He leans back, puts his hands under his pillow. His thoughts drift to Ben and one of the nights that changed all their lives.…
“Have you seen Annie?” Nico asks Jenna. She’s washing dishes finishing her chores, which are on the schedule Mr. Brood tacks up on a bulletin board every Friday to ruin their weekends.
Jenna shakes her head, suds crawling up her arms from dinner duty for the younger kids.
Nico thought he’d blown it with Annie after the park incident. Watching a guy get a beatdown isn’t exactly catnip for the ladies. But afterward she told Nico that he’d been brave, kissed him on the cheek. And she’s wearing the necklace he’d bought for her from the street vendor. He hopes it won’t turn her neck green.
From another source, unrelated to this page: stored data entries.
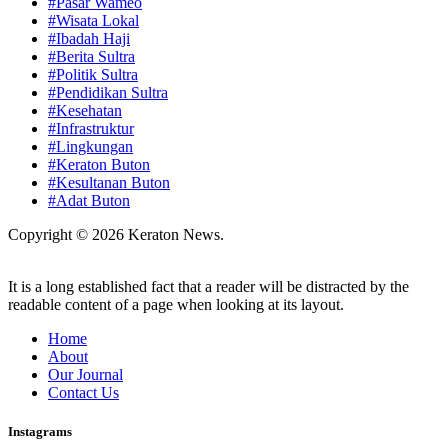
#Pasar Wameo
#Wisata Lokal
#Ibadah Haji
#Berita Sultra
#Politik Sultra
#Pendidikan Sultra
#Kesehatan
#Infrastruktur
#Lingkungan
#Keraton Buton
#Kesultanan Buton
#Adat Buton
Copyright © 2026 Keraton News.
It is a long established fact that a reader will be distracted by the
readable content of a page when looking at its layout.
Home
About
Our Journal
Contact Us
Instagrams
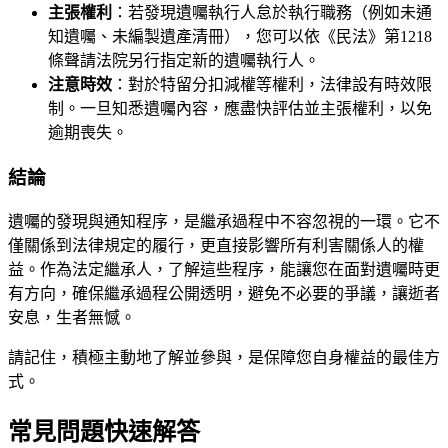
主張權利
：若發現遺囑執行人怠於執行職務（例如未通
知遺囑、未編製遺產清冊），您可以依《民法》第1218
條聲請法院另行指定新的遺囑執行人。
注意時效
：對於特留分扣減權等權利，法律設有時效限
制。一旦知悉遺囑內容，應盡快評估並主張權利，以免
逾期喪失。
結論
遺囑的發現與通知程序，是繼承過程中不容忽視的一環。它不
僅關係到法律規定的履行，更直接影響所有利害關係人的權
益。作為法定繼承人，了解這些程序，能讓您在面對遺囑時更
有方向，確保繼承過程公開透明，避免不必要的爭議，讓逝者
安息，生者無憾。
請記住，積極主動地了解並參與，是保障您自身權益的最佳方
式。
常見問題快速解答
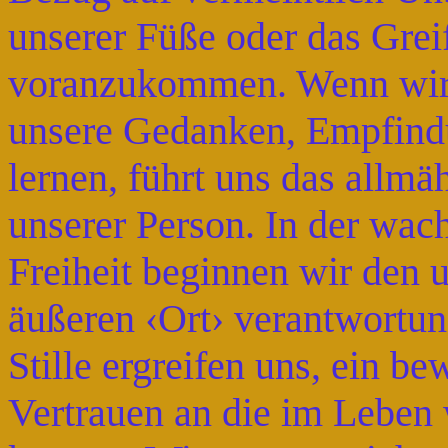
unserer Füße oder das Gre
voranzukommen. Wenn wir 
unsere Gedanken, Empfind
lernen, führt uns das allmä
unserer Person. In der wa
Freiheit beginnen wir den 
äußeren ‹Ort› verantwortu
Stille ergreifen uns, ein be
Vertrauen an die im Leben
Today, at lunch, he won twenty bucks playing dice behind the portable classrooms in the back of the school, so in science class he passed Annie a note and asked if she wanted to go to the movies—
his treat. He waited eagerly as she read the note, tucked a strand of hair behind an ear, and glanced back at him. The note made its way down the assembly line of kids and when he opened it his heart tripped: “Only if it’s a date.”
So he picked wildflowers in the abandoned lot, washed his best jeans and T-shirt, showered, even though it wasn’t his assigned day, and waited for her to come downstairs. When she never did, he checked her room, the bathroom, the kitchen. He’s feeling anxious. Marta never came back. But he
just saw Annie at school. And Ned Flanders told Arty that the foster care people said they’d found Marta, placed her in a new home. But maybe the foster care people are lying, covering for Mr. Brood because his brother runs this town. Nico needs to shake it off, he’s being paranoid. He needs to get it together.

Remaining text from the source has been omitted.